- _EXERCISE_:
Among the lines of the records, find all that carry the word "Pliers" and copy them.

*** RECORDS PROVIDED Section Begins ***

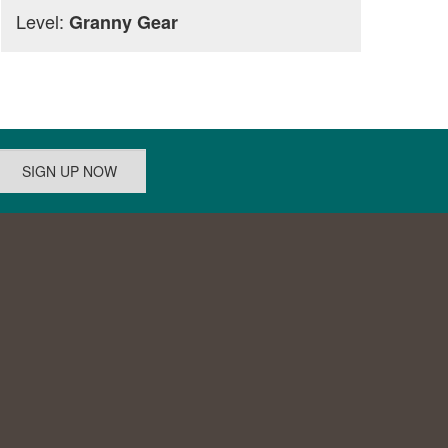
Level:
Granny Gear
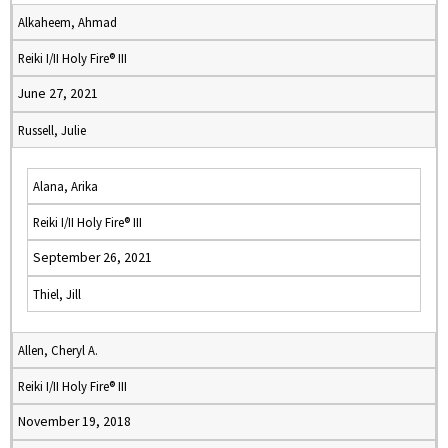
Alkaheem, Ahmad
Reiki I/II Holy Fire® III
June 27, 2021
Russell, Julie
Alana, Arika
Reiki I/II Holy Fire® III
September 26, 2021
Thiel, Jill
Allen, Cheryl A.
Reiki I/II Holy Fire® III
November 19, 2018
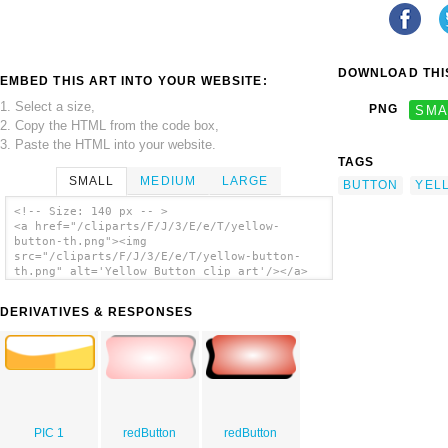
DOWNLOAD THIS
EMBED THIS ART INTO YOUR WEBSITE:
1. Select a size,
PNG
SMA
2. Copy the HTML from the code box,
3. Paste the HTML into your website.
TAGS
SMALL
MEDIUM
LARGE
BUTTON
YEL
<!-- Size: 140 px -- >
<a href="/cliparts/F/J/3/E/e/T/yellow-
button-th.png"><img
src="/cliparts/F/J/3/E/e/T/yellow-button-
th.png" alt='Yellow Button clip art'/></a>
DERIVATIVES & RESPONSES
PIC 1
redButton
redButton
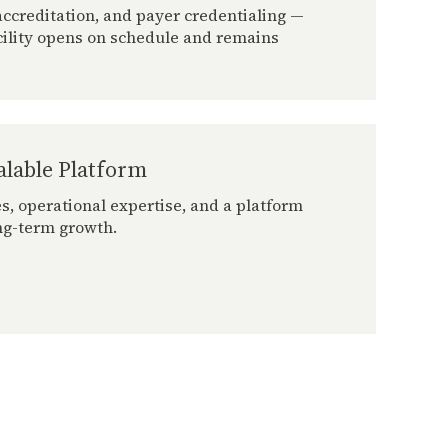
ccreditation, and payer credentialing —
cility opens on schedule and remains
alable Platform
s, operational expertise, and a platform
ng-term growth.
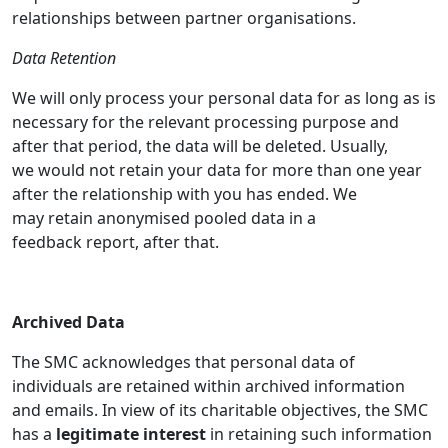
relationships between partner organisations.
Data Retention
We will only process your personal data for as long as is
necessary for the relevant processing purpose and
after that period, the data will be deleted. Usually,
we would not retain your data for more than one year
after the relationship with you has ended. We
may retain anonymised pooled data in a
feedback report, after that.
Archived Data
The SMC acknowledges that personal data of
individuals are retained within archived information
and emails. In view of its charitable objectives, the SMC
has a
legitimate interest
in retaining such information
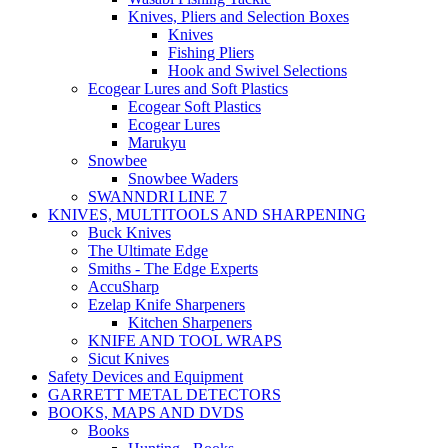
Knives, Pliers and Selection Boxes
Knives
Fishing Pliers
Hook and Swivel Selections
Ecogear Lures and Soft Plastics
Ecogear Soft Plastics
Ecogear Lures
Marukyu
Snowbee
Snowbee Waders
SWANNDRI LINE 7
KNIVES, MULTITOOLS AND SHARPENING
Buck Knives
The Ultimate Edge
Smiths - The Edge Experts
AccuSharp
Ezelap Knife Sharpeners
Kitchen Sharpeners
KNIFE AND TOOL WRAPS
Sicut Knives
Safety Devices and Equipment
GARRETT METAL DETECTORS
BOOKS, MAPS AND DVDS
Books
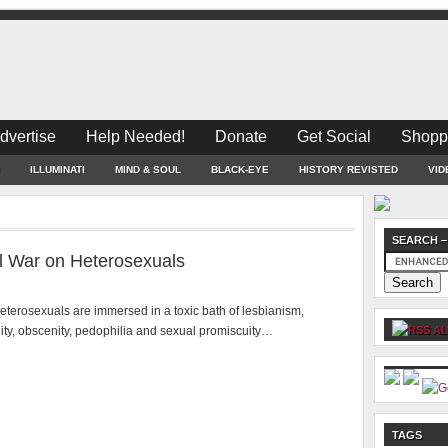
dvertise
Help Needed!
Donate
Get Social
Shopp
ILLUMINATI
MIND & SOUL
BLACK-EYE
HISTORY REVISTED
VID
SEARCH –
al War on Heterosexuals
eterosexuals are immersed in a toxic bath of lesbianism,
ty, obscenity, pedophilia and sexual promiscuity…
AL
TAGS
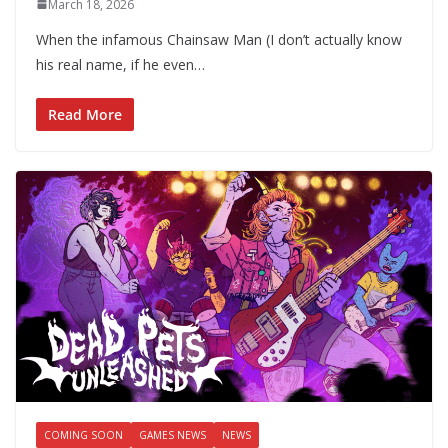
March 18, 2026
When the infamous Chainsaw Man (I don’t actually know
his real name, if he even…
Read More
COMING SOON
GAMES NEWS
NEWS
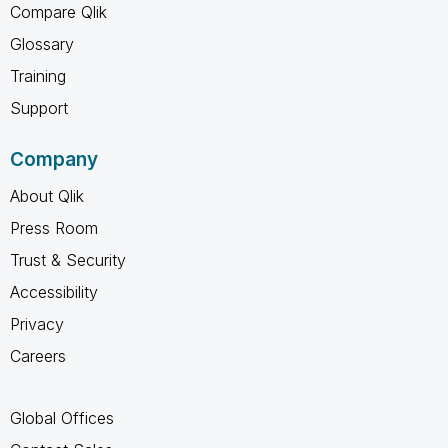
Compare Qlik
Glossary
Training
Support
Company
About Qlik
Press Room
Trust & Security
Accessibility
Privacy
Careers
Global Offices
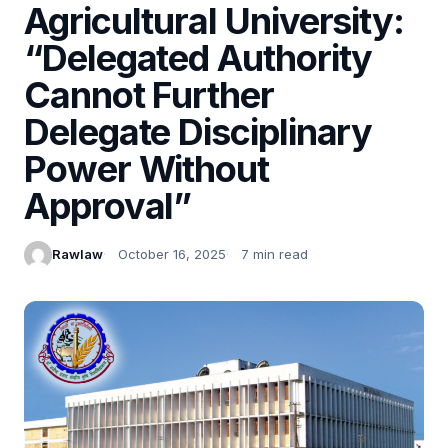
Agricultural University:
“Delegated Authority
Cannot Further
Delegate Disciplinary
Power Without
Approval”
Rawlaw
October 16, 2025
7 min read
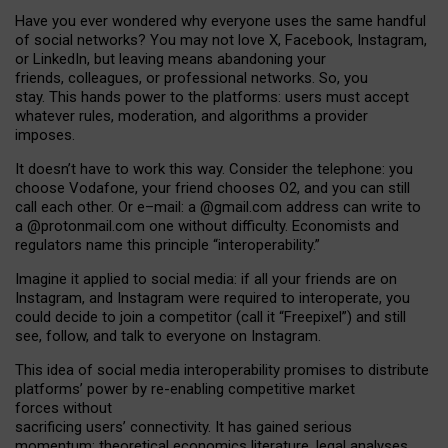
Have you ever wondered why everyone uses the same handful
of social networks? You may not love X, Facebook, Instagram,
or LinkedIn, but leaving means abandoning your
friends, colleagues, or professional networks. So, you
stay. This hands power to the platforms: users must accept
whatever rules, moderation, and algorithms a provider
imposes.
I
t does
n
’
t have to work this way. Consider the telephone: you
choose Vodafone, your friend chooses O2, and you can still
call each other. Or e
–
mail: a
@g
mail
.com
address can write to
a
@protonmail.com
one without difficulty. Economists and
regulators name
this
principle
“
interoperability
.
”
Imagine it applied to social media: if all your friends are on
Instagram, and Instagram were required to interoperate, you
could decide to join a competitor (call it “Freepixel”) and still
see, follow, and talk to everyone on Instagram.
Th
is
idea
of
social media
interoperability
promises to
distribute
platforms
’
power by
re-enabl
ing
competitive market
forces
without
sacrificing
users
’
connectivity.
It
has
gained
serious
momentum
:
theoretical economic
s
literature, legal
analyses
,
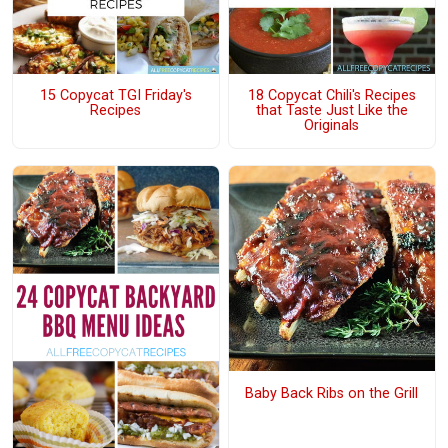
15 Copycat TGI Friday's
18 Copycat Chili's Recipes
Recipes
that Taste Just Like the
Originals
Baby Back Ribs on the Grill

*** RECORDS PROVIDED Section Ends ***

- _RESULT OF THIS TASK_:
Knives, Pliers and Selection Boxes
Fishing Pliers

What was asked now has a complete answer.